Here’s what the most up-to-date studies show about how infections differ in vaccinated and unvaccinated people.

Symptoms are milder and shorter-lived in vaccinated people

A CDC study using data collected before the delta variant became the dominant version of the coronavirus in the U.S. found that fully or partially vaccinated people had about a 60% lower risk of developing symptoms, such as fever or chills, compared to the unvaccinated when infected.

Some of the nearly 4,000 health care workers in the study who were vaccinated didn’t develop symptoms at all.

If they did, symptoms were shorter-lived — about 10 days long compared to about 17 days for the unvaccinated. That includes an average of two fewer sick days in bed.

The data confirms the vaccines are doing “exactly what they were supposed to do: prevent severe disease, hospitalization and death,” CDC Director Dr. Rochelle Walensky said during a White House COVID-19 briefing on Monday.

As of July 26, when more than 163 million people in the U.S. had been fully vaccinated, the CDC reported 6,587 people with breakthrough infections among the vaccinated who were sick enough to die or be hospitalized.

A total of 1,293 of them have died. That’s less than 0.001% of those who had been fully vaccinated at the time.

Infections in the vaccinated are likely less transmissible

Because symptoms are milder and tend to go away faster in vaccinated people, experts say this suggests they are less likely to spread the virus to others; less coughing or sneezing means fewer opportunities for the virus to latch onto others.

The delta variant, however, has challenged this idea (more on this below).

Viral load, or the amount of virus particles someone carries in their upper airways, is also 40% lower in infected fully or partially vaccinated people, the CDC study found, with the virus being detected for six fewer days in their respiratory samples compared to infected unvaccinated people.

Vaccinated people were also 66% less likely to test positive for the virus for more than one week compared to the unvaccinated.

“While these indicators are not a direct measure of a person’s ability to spread the virus,” the agency said, “they have been correlated with reduced spread of other viruses, such as varicella and influenza.”

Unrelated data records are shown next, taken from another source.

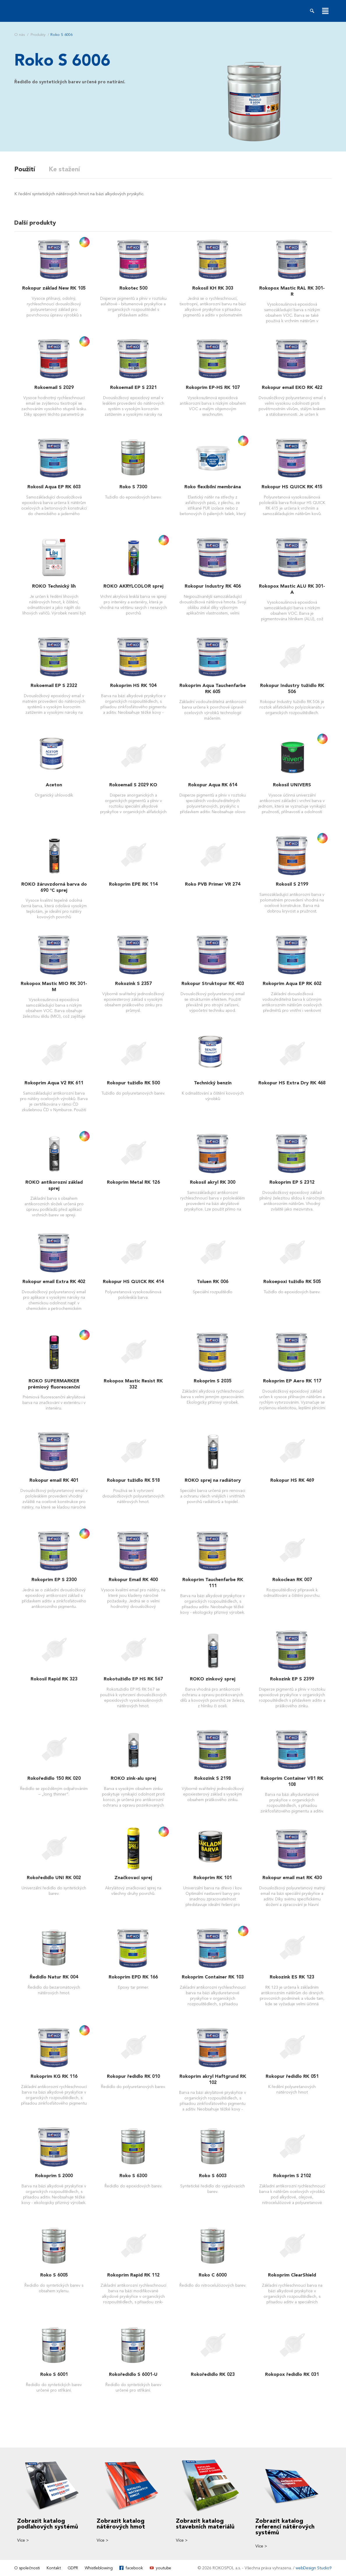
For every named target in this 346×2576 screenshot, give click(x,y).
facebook (134, 2567)
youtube (163, 2567)
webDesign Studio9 (314, 2567)
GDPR (73, 2567)
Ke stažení (65, 169)
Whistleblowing (99, 2567)
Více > (23, 2540)
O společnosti (27, 2567)
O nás (19, 34)
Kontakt (54, 2567)
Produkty (38, 34)
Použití (24, 169)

Delta variant raises viral load, disease severity and risk of infection

The most recent data shows the delta variant is more transmissible than the common cold, smallpox, Ebola, influenza and the 1918 “Spanish” flu, according to the CDC, and that it is as transmissible as chicken pox.

Walensky said people infected with the delta variant can spread the virus to more than double the number of people than those infected with the previously dominant alpha variant.

Part of the reason is that the variant arms people with more virus particles in their noses and throats.

A study from China found that the viral load in delta-infected people was about 1,000 times higher than in people infected with the original version of the coronavirus.

And despite vaccination status, age or other health conditions, the delta variant still presented a 120% higher risk of hospitalization, 287% higher risk of intensive care unit admission, and 137% higher risk of death, according to a study from Canada.

Another paper from Singapore found that the delta variant increases infected people’s risk of needing supplemental oxygen and nearly doubles the risk of coronavirus-related pneumonia.

So, is vaccination even worth it as delta spreads?

Yes, health experts say, because without protection from vaccination, people are at the mercy of the delta variant.

“People should be reassured that if they are fully vaccinated that they are very likely, highly likely, to be protected against severe or critical illness, the kind of illness that would cause them to be hospitalized or killed by this virus,” Dr. Paul Offit, a vaccine expert at Children’s Hospital of Philadelphia, told The Washington Post. “Vaccines save your life.”